Part Two: Interviewing Social Media Contractors

Missed Part 1? No worries, go here.

I immediately noticed the difference between interviewing for full-time and contractor jobs when I started Little Engine Social Media. For a full-time job, you usually have to promise your first unborn child. For a freelance job, you basically have to have a solid referral and the courtesy to show up wearing pants. (I tried it without pants once, it doesn’t work as well.)

Not that I don’t love the easy street of being hired as a contractor, but asking a few questions up front will make things easier and happier for both parties in the long haul. Here’s your go-to list:

1. What work makes you excited?

Contractors get the luxury of picking and choosing their clients. For me, I will never work for a company that harms animals, so I appreciate this questions from the start.

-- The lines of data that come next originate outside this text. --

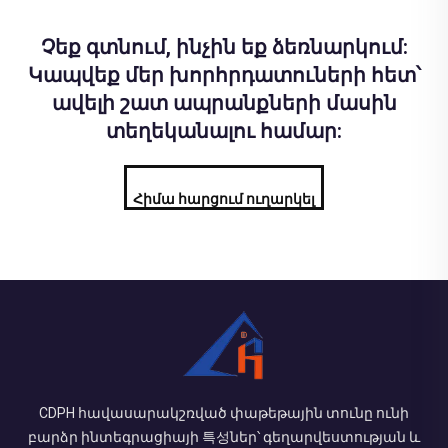
Չեք գտնում, ինչին եք ձեռնարկում:
Կապվեք մեր խորհրդատուների հետ՝
ավելի շատ ապրանքների մասին
տեղեկանալու համար:
Հիմա հարցում ուղարկել
CDPH հավասարակշռված փաթեթային տունը ունի
բարձր ինտեգրացիայի 특성ներ՝ գեղարվեստության և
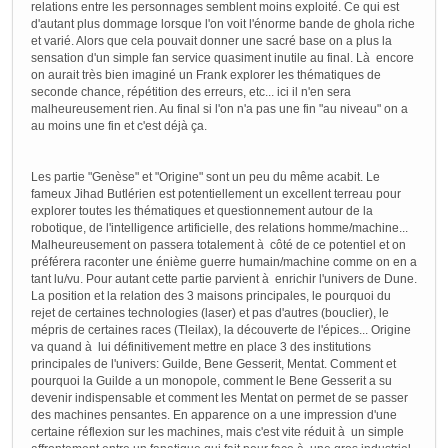
relations entre les personnages semblent moins exploité. Ce qui est
d'autant plus dommage lorsque l'on voit l'énorme bande de ghola riche
et varié. Alors que cela pouvait donner une sacré base on a plus la
sensation d'un simple fan service quasiment inutile au final. Là encore
on aurait très bien imaginé un Frank explorer les thématiques de
seconde chance, répétition des erreurs, etc... ici il n'en sera
malheureusement rien. Au final si l'on n'a pas une fin "au niveau" on a
au moins une fin et c'est déjà ça.
Les partie "Genèse" et "Origine" sont un peu du même acabit. Le
fameux Jihad Butlérien est potentiellement un excellent terreau pour
explorer toutes les thématiques et questionnement autour de la
robotique, de l'intelligence artificielle, des relations homme/machine...
Malheureusement on passera totalement à côté de ce potentiel et on
préférera raconter une énième guerre humain/machine comme on en a
tant lu/vu. Pour autant cette partie parvient à enrichir l'univers de Dune.
La position et la relation des 3 maisons principales, le pourquoi du
rejet de certaines technologies (laser) et pas d'autres (bouclier), le
mépris de certaines races (Tleilax), la découverte de l'épices... Origine
va quand à lui définitivement mettre en place 3 des institutions
principales de l'univers: Guilde, Bene Gesserit, Mentat. Comment et
pourquoi la Guilde a un monopole, comment le Bene Gesserit a su
devenir indispensable et comment les Mentat on permet de se passer
des machines pensantes. En apparence on a une impression d'une
certaine réflexion sur les machines, mais c'est vite réduit à un simple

2. Have you had experience with XYZ industry?

Although not a deal breaker, it can be reassuring to know your potential contractor has experience with your client’s industry.

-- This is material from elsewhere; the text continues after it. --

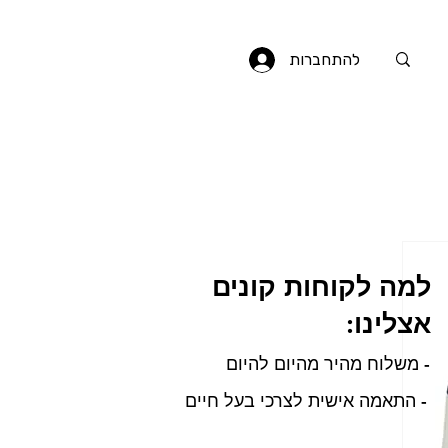
להתחברות
למה לקוחות קונים
אצלינו:
- משלוח מהיר מהיום להיום
- התאמה אישית לצרכי בעל חיים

3. Are you comfortable with the following responsibilities?

One thing that is painfully clear as a contractor is that all agencies speak a different language. Don’t assume your terminology translates. Community management to one contractor may mean something completely different to another.

4. How many hours are you available per week and do those hours vary per day?

Contractors survive on having multiple clients. Signing an agreement with a contractor does not mean they are always as available as a full-time employee. Discuss what a typical response time is for email, calls, and texts to establish expectations from the start. The good news for you: great contractors are badass multitaskers and are able to reply promptly to your needs. (You can’t see me, but I’m pointing to myself.)

5. Do you charge by project or hourly rate?

Money can be an uncomfortable topic, but it is a necessary one. There’s nothing worse than both parties gearing up to collaborate on a project to only find out that the contractor’s rate doesn’t aligned with the budget.